Weekly Progress Report 10
Sun 10 May 2020 07:18
There isn’t a lot to show for this week’s efforts.
It has taken most of the week to get the starboard side of the hull cleaned up and painted and it is now waiting for the water tank to be reinstalled which is in the process of being refurbished. Hopefully, that should be completed later this week.
Starboard hull freshly painted ready for the water tank:
The intermediate shaft has returned from Comer Engineering and its new smooth quiet-running bearings made me realise that at least one bearing in the prop shaft badly needs replacing as well. Seeing as Liam from Comer had done such a good job on the intermediate shaft, I asked him to come and have a look at the prop shaft and the large sprocket that thus far has refused to budge from the top of the rudder post. His verdict is that both jobs can be done so, fingers crossed, these tasks will get done this week as well.
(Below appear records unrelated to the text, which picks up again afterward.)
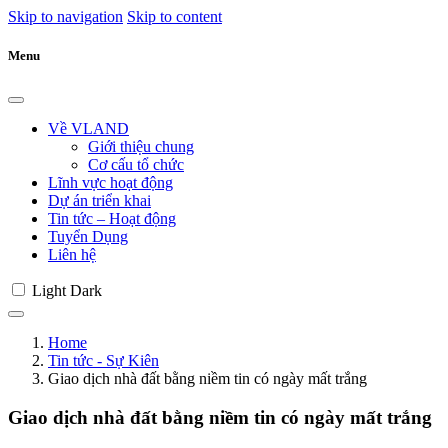
Skip to navigation
Skip to content
Menu
Về VLAND
Giới thiệu chung
Cơ cấu tổ chức
Lĩnh vực hoạt động
Dự án triển khai
Tin tức – Hoạt động
Tuyển Dụng
Liên hệ
Light
Dark
Home
Tin tức - Sự Kiên
Giao dịch nhà đất bằng niềm tin có ngày mất trắng
Giao dịch nhà đất bằng niềm tin có ngày mất trắng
Another project I have been working on this last week is modifying the bilge pump arrangement. Previously, the three bilge pumps (one electric and two manual) have evacuated over the side via hoses that come up through the port side deck adjacent the cockpit. I have never been happy with this unconventional arrangement as, while it is effective and avoids holes in the hull, it is plain ugly. While removing the bilge pumps in order to clean the bilges, I found that there was corrosion around the through-deck fittings. Consequently, this has motivated me to at long last change the set-up. I have removed through-deck fittings and welded a new piece of steel into the deck closing off the old holes. Now my plan is to have the discharges from the three bilge pumps exit through one through-hull fitting that I intend to install under the counter as high above the waterline as I can make it. However, combining three bilge pumps through one discharge, while minimising the number of holes in the hull, has its problems, namely making sure that the discharge from one bilge pump doesn’t simply circulate water back into the bilge through one or more of the other bilge pumps. My solution is to make a bilge pump manifold which is basically a box which the three hoses from each of the bilge pumps enter at the top and with one discharge hose that drains from its bottom. I will also install an in-line valve on each of the bilge pumps so that they can each be isolated one from the other as well as simple non-return valves over each of the discharges into the manifold box. Hopefully this will obviate any risks with the new set up. Thus far, as Kate has pointed out, the manifold looks more like a bird feeder than anything nautical, so I won’t be posting any photos of it for now.
Hopefully next week I will have more to show for all my efforts.
All is well.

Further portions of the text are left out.